» Exercise goal
Look through the records below and copy each line that includes the word "vous".

--- START ---

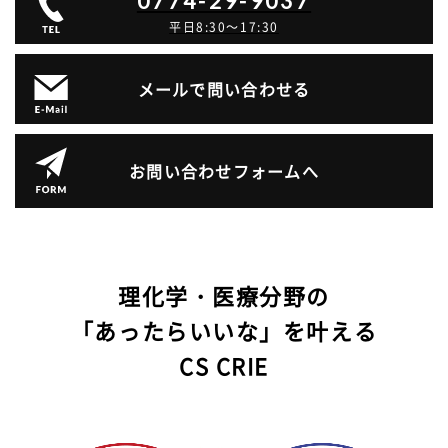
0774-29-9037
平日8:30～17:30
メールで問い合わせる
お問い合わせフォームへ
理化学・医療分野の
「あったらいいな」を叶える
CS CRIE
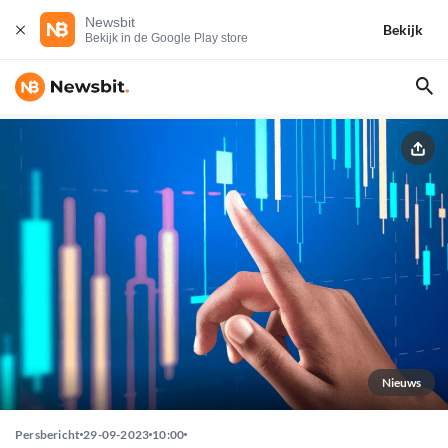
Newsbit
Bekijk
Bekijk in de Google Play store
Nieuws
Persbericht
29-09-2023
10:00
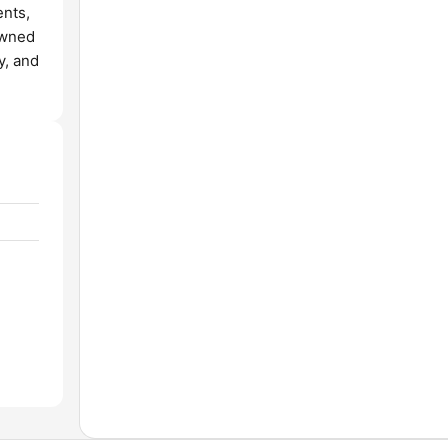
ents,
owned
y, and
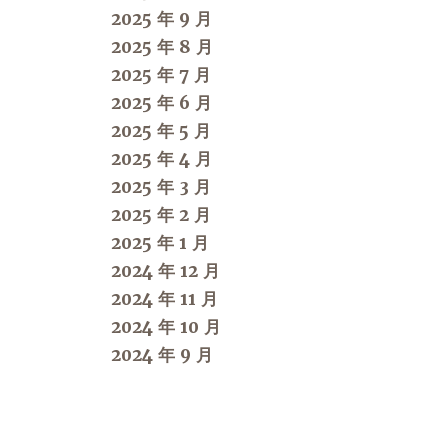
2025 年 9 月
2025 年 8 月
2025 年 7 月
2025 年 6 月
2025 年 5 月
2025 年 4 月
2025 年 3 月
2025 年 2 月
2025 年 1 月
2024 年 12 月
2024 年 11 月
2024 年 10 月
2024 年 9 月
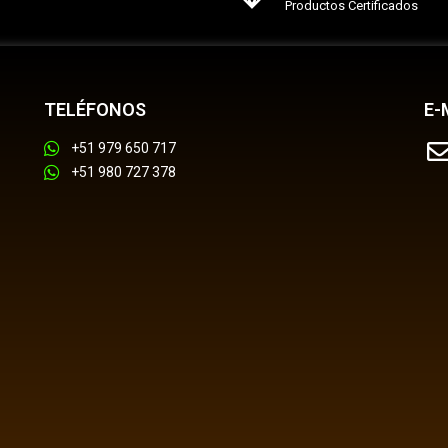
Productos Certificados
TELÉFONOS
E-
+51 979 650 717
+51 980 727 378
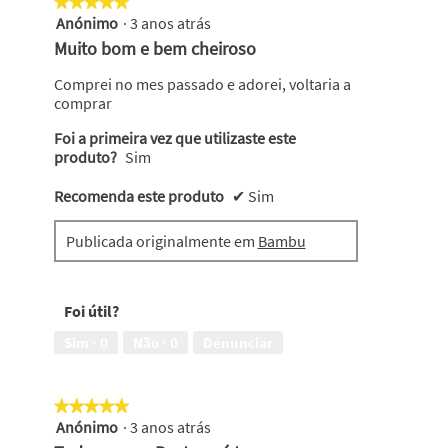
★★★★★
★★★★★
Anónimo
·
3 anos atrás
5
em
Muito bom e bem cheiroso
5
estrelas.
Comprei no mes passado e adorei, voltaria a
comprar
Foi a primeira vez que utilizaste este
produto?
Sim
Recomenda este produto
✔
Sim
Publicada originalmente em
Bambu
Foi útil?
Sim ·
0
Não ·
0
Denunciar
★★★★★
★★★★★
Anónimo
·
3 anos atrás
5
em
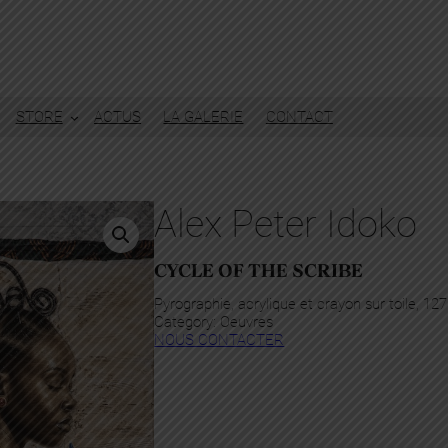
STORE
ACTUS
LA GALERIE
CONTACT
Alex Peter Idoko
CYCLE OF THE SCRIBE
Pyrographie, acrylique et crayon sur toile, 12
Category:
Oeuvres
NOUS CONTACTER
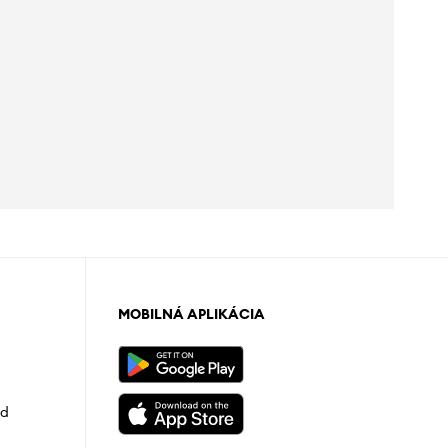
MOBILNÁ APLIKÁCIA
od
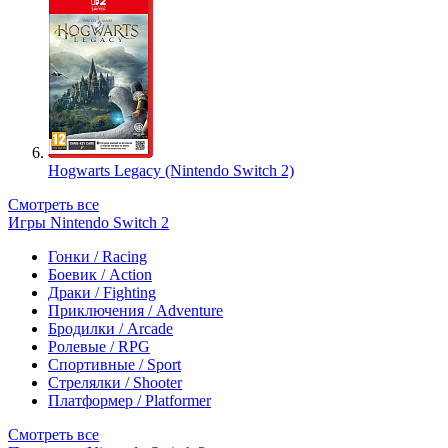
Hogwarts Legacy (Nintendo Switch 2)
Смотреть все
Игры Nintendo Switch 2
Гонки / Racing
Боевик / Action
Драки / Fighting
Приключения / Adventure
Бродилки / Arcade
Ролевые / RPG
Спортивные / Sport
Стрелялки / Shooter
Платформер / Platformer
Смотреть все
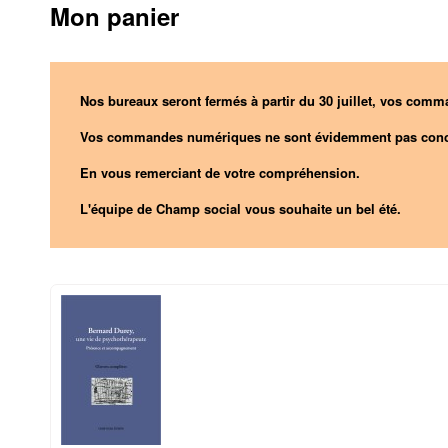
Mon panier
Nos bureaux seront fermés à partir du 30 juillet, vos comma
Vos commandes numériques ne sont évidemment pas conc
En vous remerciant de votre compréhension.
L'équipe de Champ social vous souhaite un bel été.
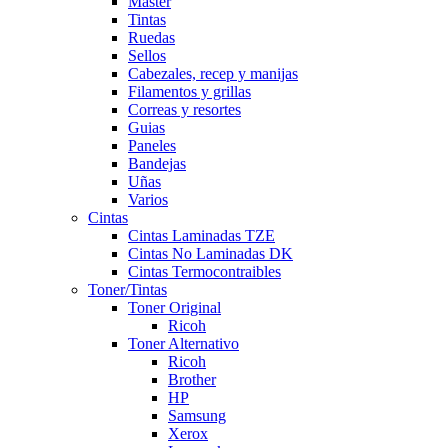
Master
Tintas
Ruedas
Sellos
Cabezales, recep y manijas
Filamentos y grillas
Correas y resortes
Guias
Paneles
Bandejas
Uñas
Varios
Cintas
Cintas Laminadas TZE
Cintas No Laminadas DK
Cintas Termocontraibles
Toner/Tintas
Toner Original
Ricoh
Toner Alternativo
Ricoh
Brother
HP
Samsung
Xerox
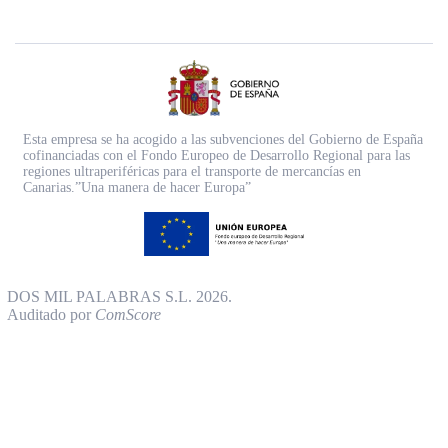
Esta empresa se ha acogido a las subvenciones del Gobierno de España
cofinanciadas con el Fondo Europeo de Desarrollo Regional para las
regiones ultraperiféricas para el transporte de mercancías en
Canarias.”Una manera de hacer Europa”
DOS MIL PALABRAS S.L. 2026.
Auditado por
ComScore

--- END ---

» Response to the task
En vous remerciant de votre compréhension.
L'équipe de Champ social vous souhaite un bel été.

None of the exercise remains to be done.